## What is required
In the records below, find every line with the word "Chapitre" and copy it.

## Extracted data entries
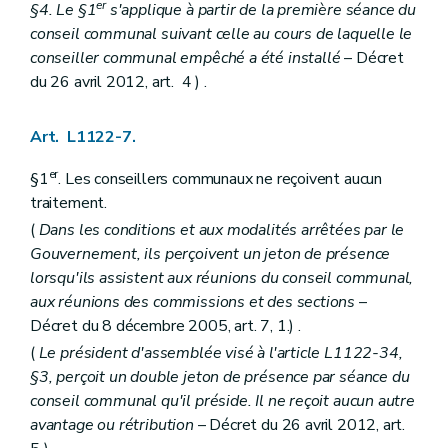
Art. L1315-1
er
§4. Le §1
s'applique à partir de la première séance du
Titre II
Charges et dépenses
conseil communal suivant celle au cours de laquelle le
Chapitre unique
conseiller communal empêché a été installé
– Décret
Art. L1321-1
Art. L1321-2
du 26 avril 2012, art. 4 ) .
Art.
L1321-3
Titre III
Recettes
Art. L1122-7.
Chapitre premier
Dispositions générales
Art. L1331-1
er
Art. L1331-2
§1
. Les conseillers communaux ne reçoivent aucun
Art. L1331-3
traitement.
Chapitre II
Financement général des communes
(
Dans les conditions et aux modalités arrêtées par le
Art. L1332-1
Art. L1332-2
Gouvernement, ils perçoivent un jeton de présence
Art. L1332-3
lorsqu'ils assistent aux réunions du conseil communal,
Art. L1332-4
aux réunions des commissions et des sections
–
Art. L1332-5
Décret du 8 décembre 2005, art. 7, 1.) .
Art. L1332-6
Art. L1332-7
(
Le président d'assemblée visé à l'article L1122-34,
Art. L1332-8
§3, perçoit un double jeton de présence par séance du
Art. L1332-9
conseil communal qu'il préside. Il ne reçoit aucun autre
Art. L1332-10
Art. L1332-11
avantage ou rétribution
– Décret du 26 avril 2012, art.
Art. L1332-12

## Task result
Chapitre unique
Chapitre premier
Chapitre II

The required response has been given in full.